Methods: 1187 individuals were screened, from that 295 people were found to have essential HTN, confirmed by basic laboratory investigations, and 172 eligible subjects, 108 men & 64 women (86 cases and 86 controls), were enrolled after taking voluntary, informed consent. They were divided into 2 groups by simple randomisation. More than 50% of patients in both arms were already on Anti-Hypertensive Treatment (AHT) before enrolment. In the remaining subjects, AHT was prescribed to participants having stage 2 HTN. A thorough homoeopathic case history was taken, and the STAXI-2 scale was applied at the beginning of the study and after six months to measure the change in anger.

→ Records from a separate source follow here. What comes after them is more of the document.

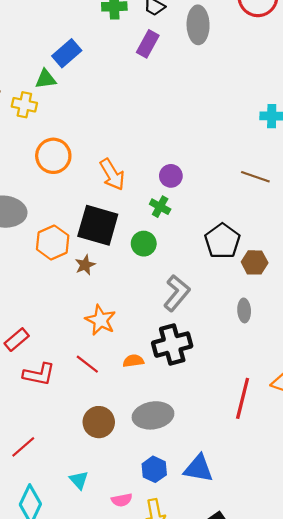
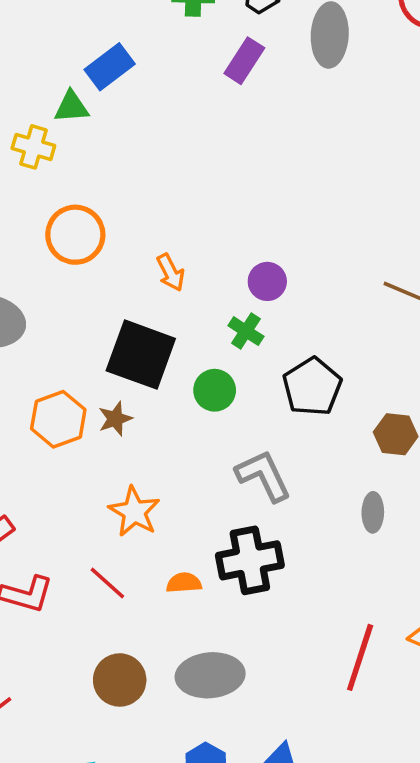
orange arrow: (112, 174) -> (171, 272), size x0.7
black pentagon: (222, 241) -> (312, 387), moved
orange hexagon: (53, 242) -> (58, 419), moved
gray L-shape: (177, 293) -> (263, 476), turned -69

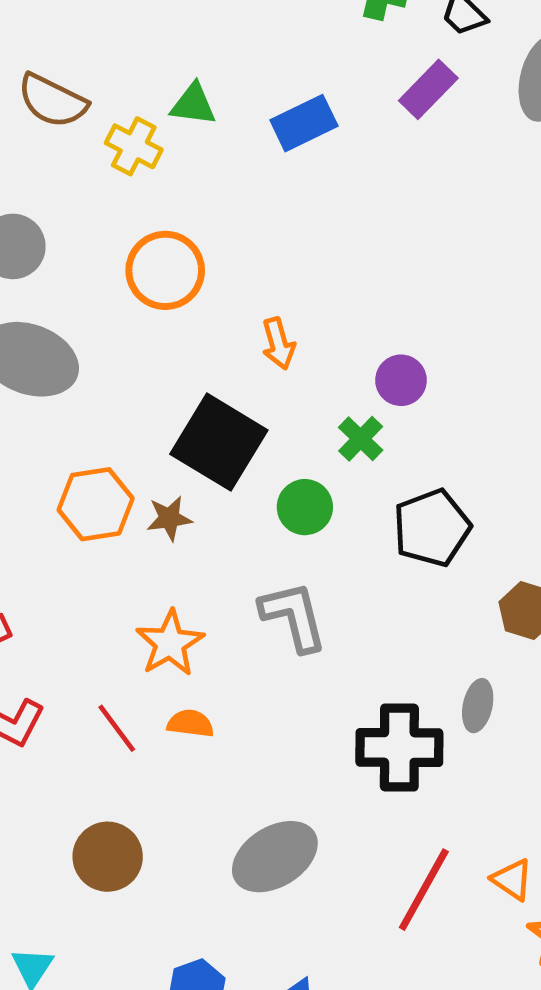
blue rectangle: (110, 67) -> (304, 123), moved
gray L-shape: (263, 476) -> (293, 616), moved
black cross: (250, 560) -> (399, 747), moved
orange semicircle: (184, 583) -> (190, 723), moved
gray ellipse: (210, 675) -> (275, 857), moved, turned -38

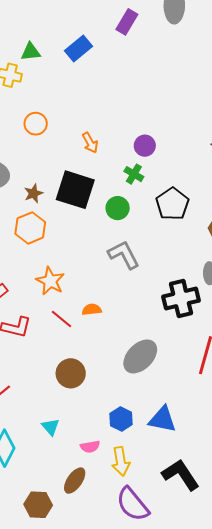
orange circle: (165, 270) -> (36, 124), size x0.7
brown star: (169, 518) -> (33, 193), moved
orange star: (170, 643) -> (50, 281), moved

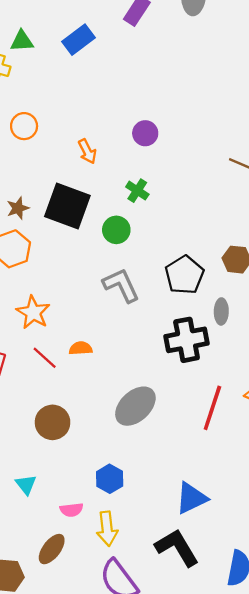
purple circle: (145, 146) -> (145, 133), moved
black pentagon: (172, 204) -> (184, 275), moved
blue triangle: (162, 419) -> (191, 498), moved, turned -40

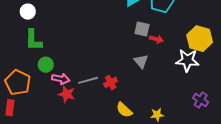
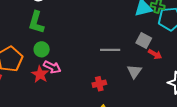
gray line: (88, 80) -> (110, 50), moved
red star: (67, 94) -> (40, 74), moved

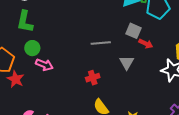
red star: (40, 74) -> (16, 79), moved

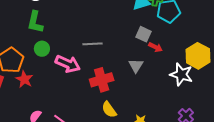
gray line: (101, 43) -> (93, 44), moved
pink arrow: (44, 65) -> (68, 64), moved, size x1.4
red cross: (93, 78) -> (102, 80), size x1.6

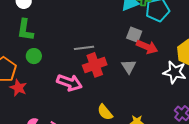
red arrow: (155, 47) -> (147, 47), size x1.5
pink arrow: (68, 64) -> (69, 83), moved
red cross: (102, 80) -> (95, 65), moved

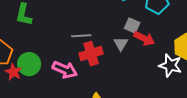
green circle: (34, 56) -> (29, 64), moved, size x1.5
gray triangle: (129, 67) -> (121, 44), moved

Results: In the intervention arm, the BP of the patients who were not on AHT remained under control while on a simillimum. However,16% of patients in the control arm had to be prescribed standard antihypertensive treatment AHT as their BP escalated. Of the patients in the control arm, who were already on standard AHT, 98% continued with the same dose of AHT. However, in the intervention group, standard AHT was stopped in 33% of the patients, and the dose was reduced by 28%. Reduction in blood pressure and anger variables in both arms at the end of the study period were statistically significant (p=0.001) with a 95% confidence interval but was greater in the treatment arm. In the treatment group, 39.5% of participants with a positive family history of HTN, there were statistically significant higher values in the trait anger variables [Females: mean difference of 6.11 units (p=0.01, 95% confidence interval); Males: mean difference of 4.63 units (p=0.01, 95% confidence interval)]. Along with anger expression variable [Females: mean difference of 5.2 units (p=0.03, 95% confidence interval) Males: mean difference of 5.31 units (p=0.02, 95% confidence interval)].
Conclusion: It was observed that the EHT patients with a family history of HTN had higher angry dispositions and tended to suppress their anger & hostile impulses. A statistically significant reduction in anger and blood pressure variables was found in the participants of both groups. But the reduction in anger and BP variables was significantly higher in the treatment group, suggesting that adjuvant individualised homeopathy might be useful in reducing anger and, thereby, hypertension.